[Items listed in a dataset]
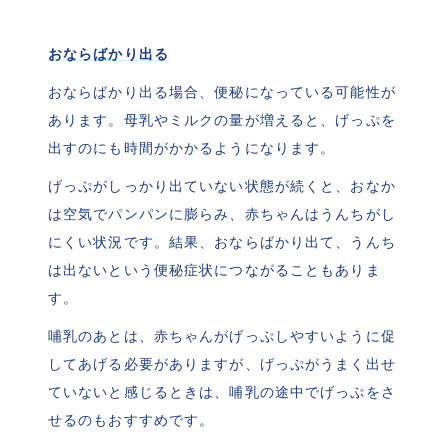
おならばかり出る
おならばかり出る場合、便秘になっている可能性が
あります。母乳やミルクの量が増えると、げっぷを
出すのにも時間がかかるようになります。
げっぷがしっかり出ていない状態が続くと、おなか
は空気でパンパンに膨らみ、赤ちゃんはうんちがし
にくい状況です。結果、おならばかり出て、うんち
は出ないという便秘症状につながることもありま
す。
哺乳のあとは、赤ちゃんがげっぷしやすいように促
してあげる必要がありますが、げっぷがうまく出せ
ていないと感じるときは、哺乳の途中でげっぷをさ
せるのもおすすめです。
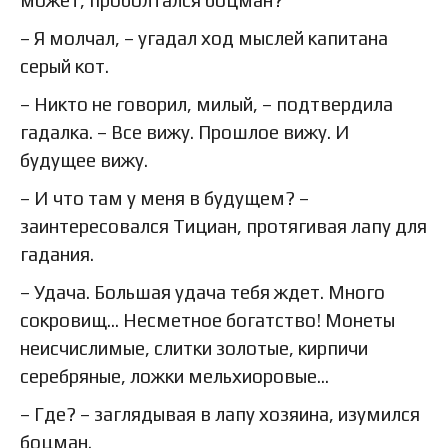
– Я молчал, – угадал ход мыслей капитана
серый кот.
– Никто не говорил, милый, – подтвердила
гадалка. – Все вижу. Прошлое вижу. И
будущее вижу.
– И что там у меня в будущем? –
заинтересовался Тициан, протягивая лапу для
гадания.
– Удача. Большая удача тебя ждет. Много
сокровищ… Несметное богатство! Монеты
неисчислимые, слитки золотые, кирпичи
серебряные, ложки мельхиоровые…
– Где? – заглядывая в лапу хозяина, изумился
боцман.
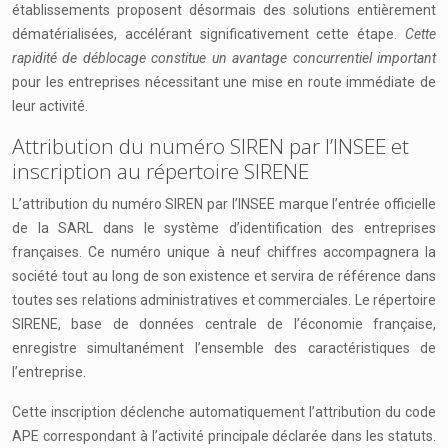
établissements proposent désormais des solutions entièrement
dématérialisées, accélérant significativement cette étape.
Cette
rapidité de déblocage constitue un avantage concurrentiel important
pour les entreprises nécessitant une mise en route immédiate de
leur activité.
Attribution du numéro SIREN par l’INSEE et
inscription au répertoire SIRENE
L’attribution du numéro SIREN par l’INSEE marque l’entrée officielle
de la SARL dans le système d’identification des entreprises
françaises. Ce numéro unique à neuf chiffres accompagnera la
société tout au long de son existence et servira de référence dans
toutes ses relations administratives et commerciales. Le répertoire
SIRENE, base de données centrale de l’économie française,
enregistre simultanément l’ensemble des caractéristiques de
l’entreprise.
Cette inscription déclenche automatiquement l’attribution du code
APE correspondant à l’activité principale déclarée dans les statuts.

Aim of the task: Report the lines above that contain "лапу".

Answer box:
заинтересовался Тициан, протягивая лапу для
– Где? – заглядывая в лапу хозяина, изумился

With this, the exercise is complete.